You also made reference to my personal experience with depression. I was 23 when I was diagnosed with severe clinical depression yet I refused treatment for months because I couldn’t get past the stigma of being labeled mentally ill. At the time I was a hard news reporter for Global Television in Edmonton. It wasn’t until my coworkers found me passed out and frozen to the ground in our parking lot one winter morning that I finally got help. I was deeply ashamed to be fighting an illness in which I had no tangible evidence to show for it.

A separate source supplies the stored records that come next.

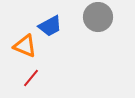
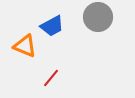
blue trapezoid: moved 2 px right
red line: moved 20 px right
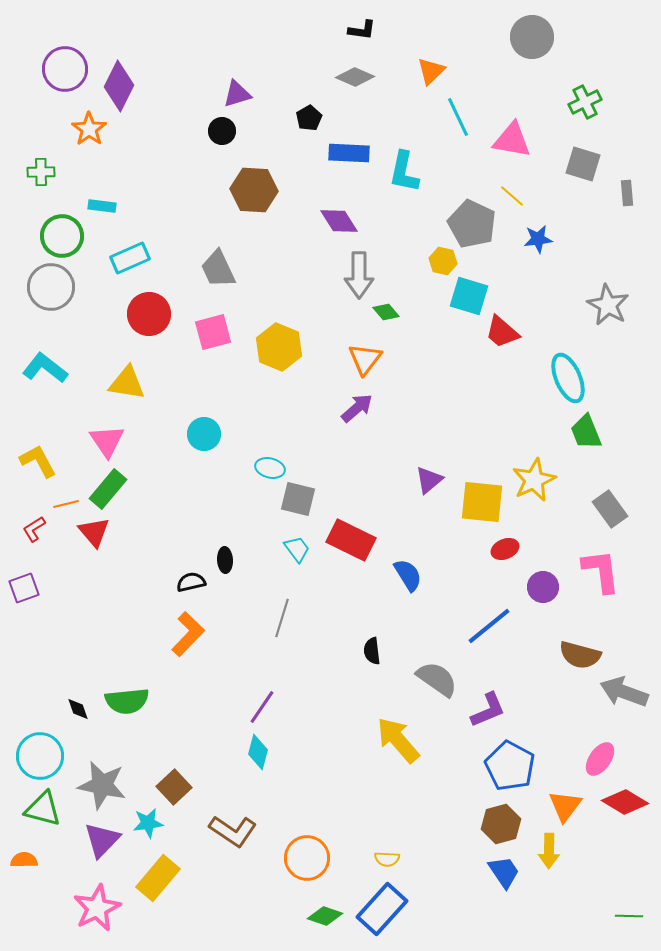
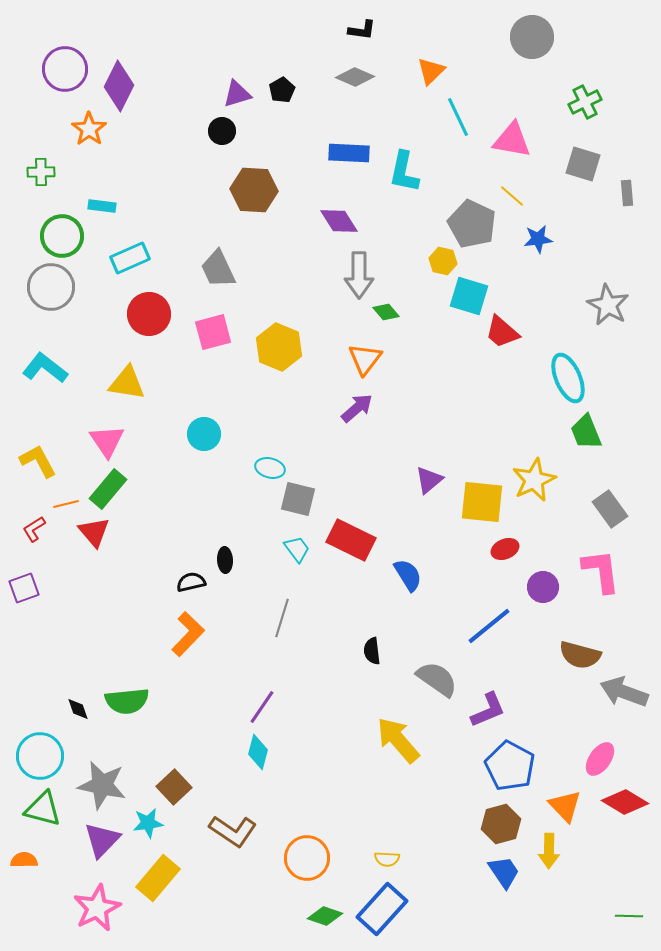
black pentagon at (309, 118): moved 27 px left, 28 px up
orange triangle at (565, 806): rotated 21 degrees counterclockwise
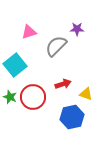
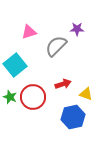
blue hexagon: moved 1 px right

It was literally all in my head and I was so overwhelmed at the idea of getting through another day. I was so tired of fighting what I didn’t understand and couldn’t see. I was extremely fortunate though because a lot of people around me refused to let me give up on myself. You really find out who your friends are when you’re on the verge of losing everything. I eventually wrote about the experience to educate other youth and the piece was picked up by newspapers across Canada which is what resulted in recognition from the Canadian Mental Health Society. As hard as the depression was on me, and those around me, I know the experience is what helped me play Ye Fung in Broken Trail. In my first meeting with director Walter Hill he told me he could sense a deep sadness and sensitivity in me and asked me where it came from. I had a certain way of moving, and seeing the world when I was depressed. I don’t know how to describe it. Everything was slower and surreal. I always felt 3 steps behind everyone else and had a hard time focusing on anything in front of me. It was easy for me to remember that feeling for Ye Fung. By the time you meet her, she’s so traumatized by what’s happening that she’s always trying to hide. In finding her movements I remembered how I hid behind a dumpster at one point because I couldn’t stop crying and didn’t want anyone to see me. Strong emotions reduce you to a primal state. You don’t forget what it does to you.